Riparian ecosystems invaded by Arundo adjacent to fire-prone shrublands in southern California appear to be on a trajectory toward a potential invasive plant-fire regime cycle (Brooks et al. 2004). Introduction of a tall clonal grass species such as Arundo into this riparian ecosystem has altered fuel types and loads (Scott 1994; Brooks et al. 2004). Decreased moisture content and increased surface-to-volume ratio of Arundo versus native vegetation may lead to altered or increased fire susceptibility or increased probability of ignition in these systems. Addition of this fuel to the riparian ecosystem has increased vertical continuity (i.e., the structure of fuel allows fire to spread from surface to crowns of shrubs and trees). Due to its tall growth form, infestations of Arundo mixed with native species may spread fire vertically into the canopy of riparian trees.

The October 2003 Simi/Verdale wildfire provides an excellent example of the invasive plant-fire regime cycle that Arundo invasion has created. The wildfire reached the Santa Clara River from the north, crossed the broad riverbed through large stands of Arundo (one of our permanent study sites), then burned through thousands of hectares of native shrublands and alien grasslands before again entering extensive riparian woodlands intermixed with Arundo to the west along the river (Fig. 1).
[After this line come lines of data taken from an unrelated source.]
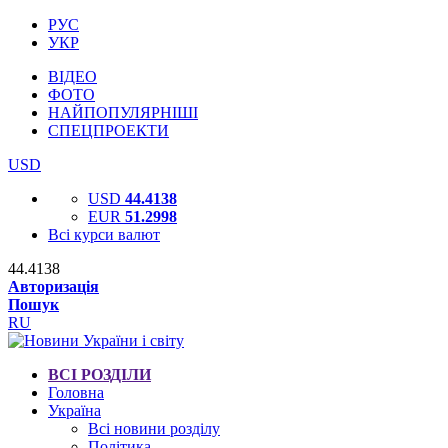
РУС
УКР
ВІДЕО
ФОТО
НАЙПОПУЛЯРНІШІ
СПЕЦПРОЕКТИ
USD
USD
44.4138
EUR
51.2998
Всі курси валют
44.4138
Авторизація
Пошук
RU
ВСІ РОЗДІЛИ
Головна
Україна
Всі новини розділу
Політика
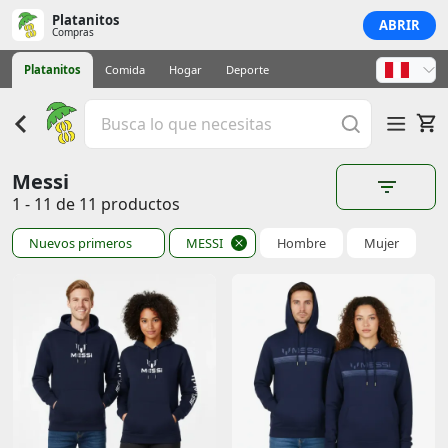
Platanitos
ABRIR
Compras
Platanitos
Comida
Hogar
Deporte
Messi
1 - 11 de 11 productos
Nuevos primeros
MESSI
Hombre
Mujer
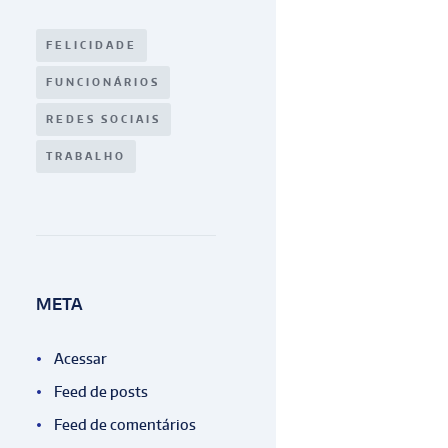
FELICIDADE
FUNCIONÁRIOS
REDES SOCIAIS
TRABALHO
META
Acessar
Feed de posts
Feed de comentários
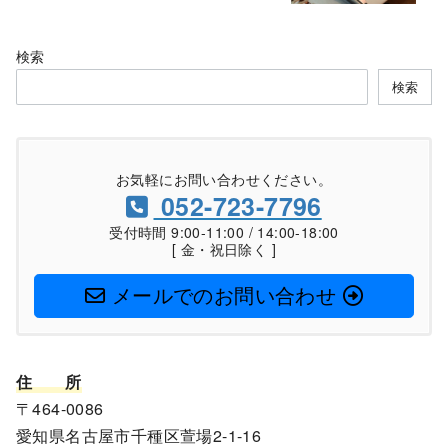
検索
検索
お気軽にお問い合わせください。
052-723-7796
受付時間 9:00-11:00 / 14:00-18:00
[ 金・祝日除く ]
メールでのお問い合わせ
住
所
〒464-0086
愛知県名古屋市千種区萱場2-1-16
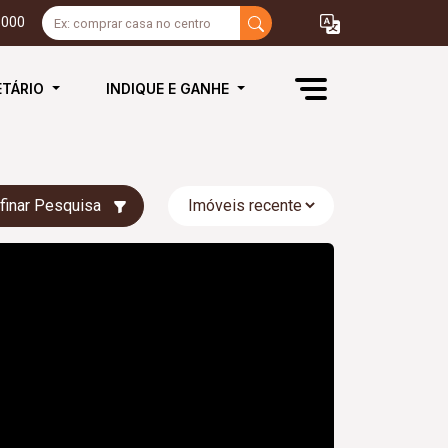
3000
ETÁRIO
INDIQUE E GANHE
finar Pesquisa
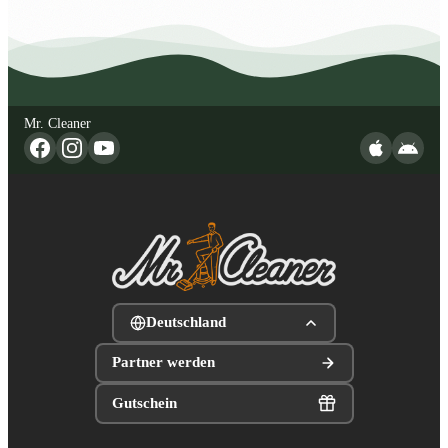
Mr. Cleaner
Deutschland
Partner werden
Gutschein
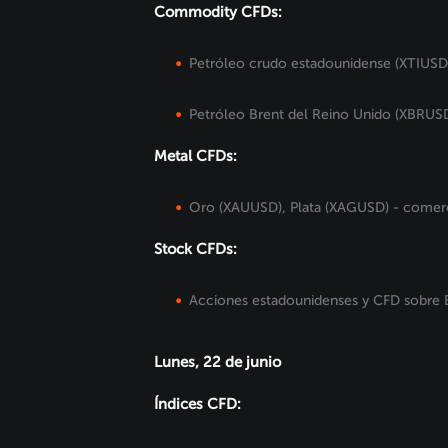
Commodity CFDs:
Petróleo crudo estadounidense (XTIUSD)
Petróleo Brent del Reino Unido (XBRUSD
Metal CFDs:
Oro (XAUUSD), Plata (XAGUSD) - comerc
Stock CFDs:
Acciones estadounidenses y CFD sobre E
Lunes, 22 de junio
Índices CFD:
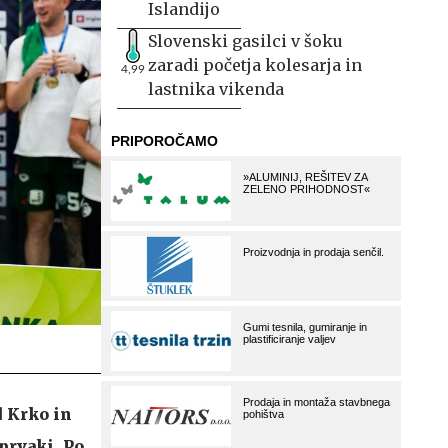
Islandijo
Slovenski gasilci v šoku
zaradi početja kolesarja in
4,99
lastnika vikenda
 Krko in
 prvaki. Po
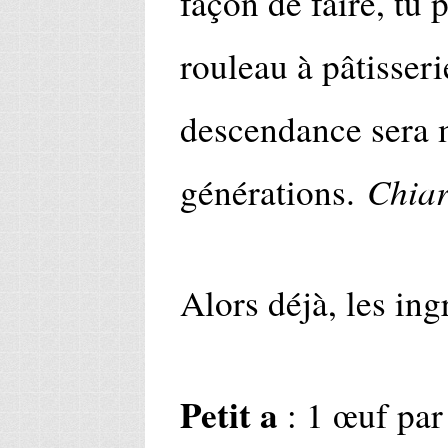
façon de faire, tu
rouleau à pâtisserie
descendance sera 
Chia
générations.
Alors déjà, les ing
Petit a
: 1 œuf par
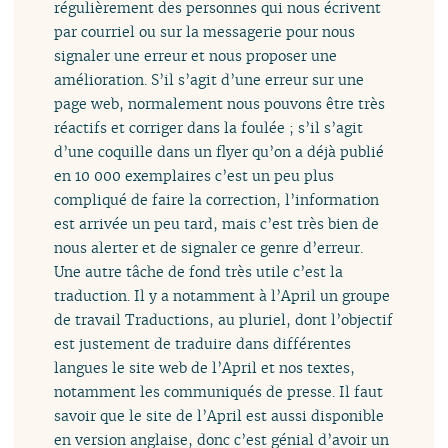
régulièrement des personnes qui nous écrivent
par courriel ou sur la messagerie pour nous
signaler une erreur et nous proposer une
amélioration. S’il s’agit d’une erreur sur une
page web, normalement nous pouvons être très
réactifs et corriger dans la foulée ; s’il s’agit
d’une coquille dans un flyer qu’on a déjà publié
en 10 000 exemplaires c’est un peu plus
compliqué de faire la correction, l’information
est arrivée un peu tard, mais c’est très bien de
nous alerter et de signaler ce genre d’erreur.
Une autre tâche de fond très utile c’est la
traduction. Il y a notamment à l’April un groupe
de travail Traductions, au pluriel, dont l’objectif
est justement de traduire dans différentes
langues le site web de l’April et nos textes,
notamment les communiqués de presse. Il faut
savoir que le site de l’April est aussi disponible
en version anglaise, donc c’est génial d’avoir un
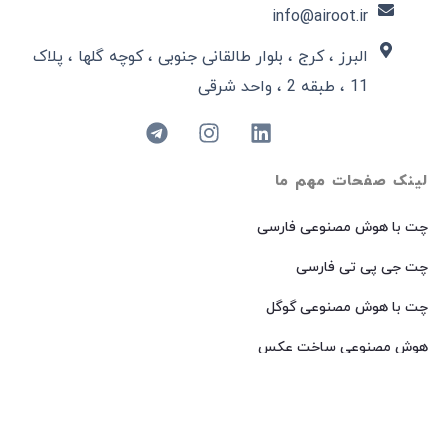
info@airoot.ir
البرز ، کرج ، بلوار طالقانی جنوبی ، کوچه گلها ، پلاک
11 ، طبقه 2 ، واحد شرقی
لینک صفحات مهم ما
چت با هوش مصنوعی فارسی
چت جی پی تی فارسی
چت با هوش مصنوعی گوگل
هوش مصنوعی ساخت عکس
هوش مصنوعی میدجرنی فارسی
هوش مصنوعی Dall-E فارسی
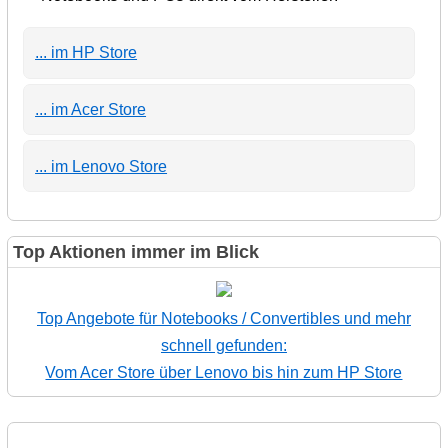
... im HP Store
... im Acer Store
... im Lenovo Store
Top Aktionen immer im Blick
Top Angebote für Notebooks / Convertibles und mehr
schnell gefunden:
Vom Acer Store über Lenovo bis hin zum HP Store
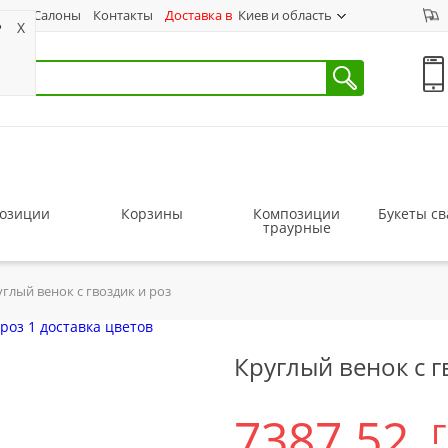
ас
Салоны
Контакты
Доставка в
Киев и область
?
X
озиции
Корзины
Композиции
Букеты с
траурные
глый венок с гвоздик и роз
Круглый венок с г
7387.52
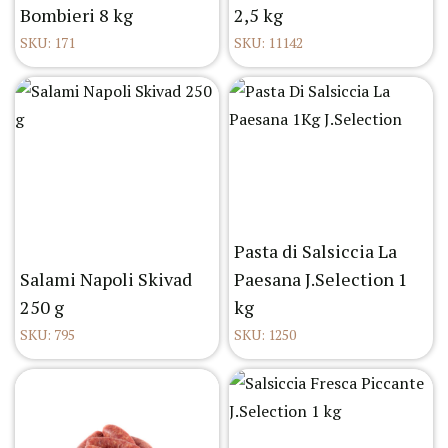
Bombieri 8 kg
2,5 kg
SKU: 171
SKU: 11142
Pasta di Salsiccia La
Salami Napoli Skivad
Paesana J.Selection 1
250 g
kg
SKU: 795
SKU: 1250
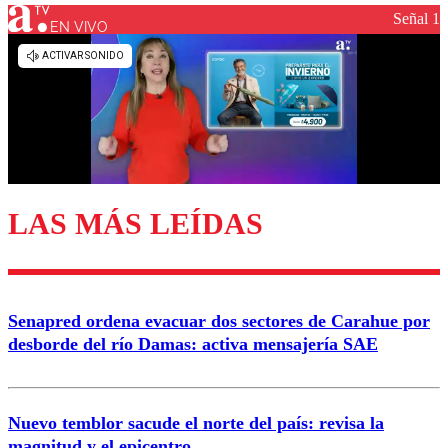
Señal 1
EN VIVO
Los comentarios son moderados para garantizar un
diálogo respetuoso.
Nombre
Correo
LAS MÁS LEÍDAS
Enviar comentario
Senapred ordena evacuar dos sectores de Carahue por
desborde del río Damas: activa mensajería SAE
Nuevo temblor sacude el norte del país: revisa la
magnitud y el epicentro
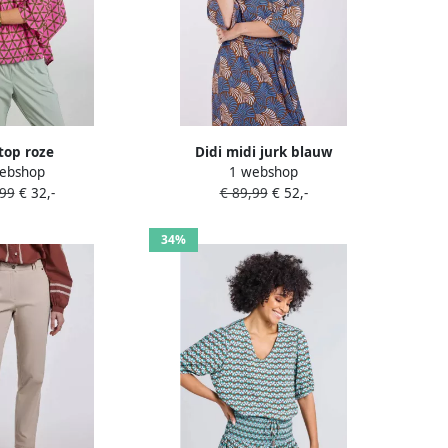
 top roze
Didi midi jurk blauw
ebshop
1 webshop
,99
€ 32,-
€ 89,99
€ 52,-
34%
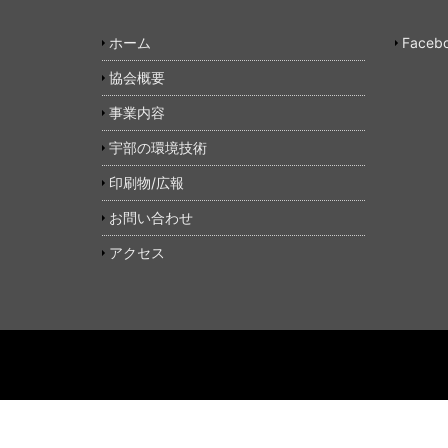
ホーム
Faceb
協会概要
事業内容
宇部の環境技術
印刷物/広報
お問い合わせ
アクセス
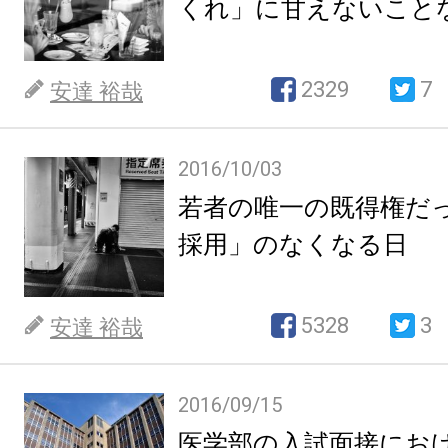
くれ」に甘えないこと
2329
7
安達 裕哉
2016/10/03
若者の唯一の既得権だ
採用」のなくなる日
5328
3
安達 裕哉
2016/09/15
医学部の入試面接にお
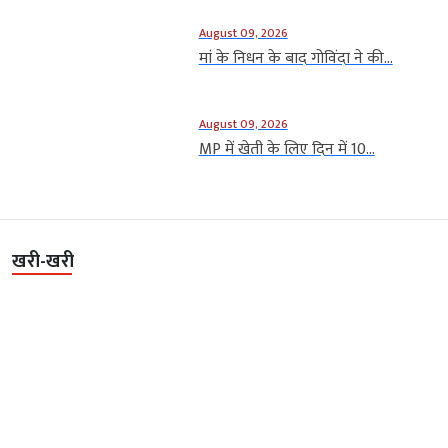
August 09, 2026
मां के निधन के बाद गोविंदा ने की...
August 09, 2026
MP में खेती के लिए दिन में 10...
खरी-खरी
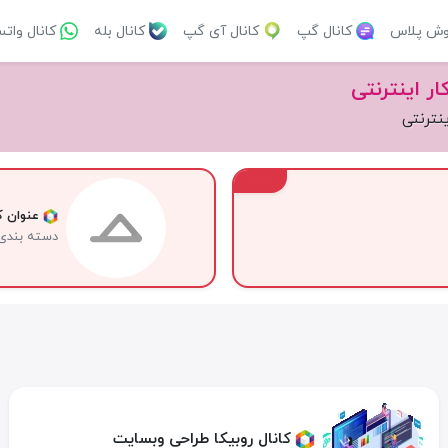
وش پلاس
کانال گپ
کانال آی گپ
کانال بله
کانال وات
ر اینترنتی
نترنتی
VIP
عنوان کا
دسته بندی
کانال روبیکا طراحی وبسایت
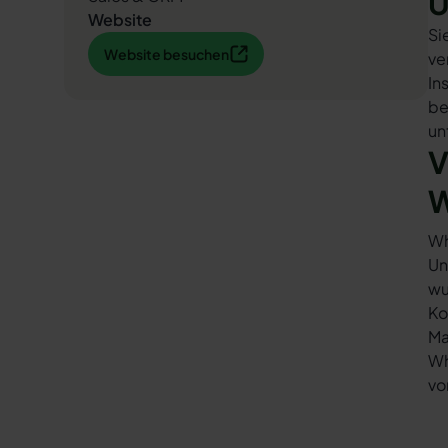
U
Website
Si
Website besuchen
Website besuchen
ve
In
be
un
V
W
Wh
Un
wu
Ko
Ma
Wh
vo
The results of this study have important implications for Arundo invasion in river systems in other regions of the world. Removal of Arundo from riparian ecosystems adjacent to fire-prone shrublands in arid climates should be a key management priority. Negative effects on other ecosystem functions, such as wildlife habitat reduction (Knick et al. 2005), generally follow fire regime changes (Brooks et al. 2004) and associated plant invasions (Herrera and Dudley 2003; Kisner 2004). The invasion of Arundo on riparian terraces adjacent to communities or agricultural fields and structures pose an increased risk of fire to people and property.

Post-fire removal of Arundo when aboveground biomass is still low helps to reduce future fire risk. However, time of year is critical to selection and success of appropriate removal techniques, and diligent maintenance is required to completely remove Arundo (Spencer et al. 2005; Coffman 2007). Active planting of removal areas with a diverse composition of native species may be required to prevent reinvasion by Arundo or other exotic species due to enhanced nutrient levels and openings in the canopy (Quinn and Holt 2008) in post-fire riparian ecosystems.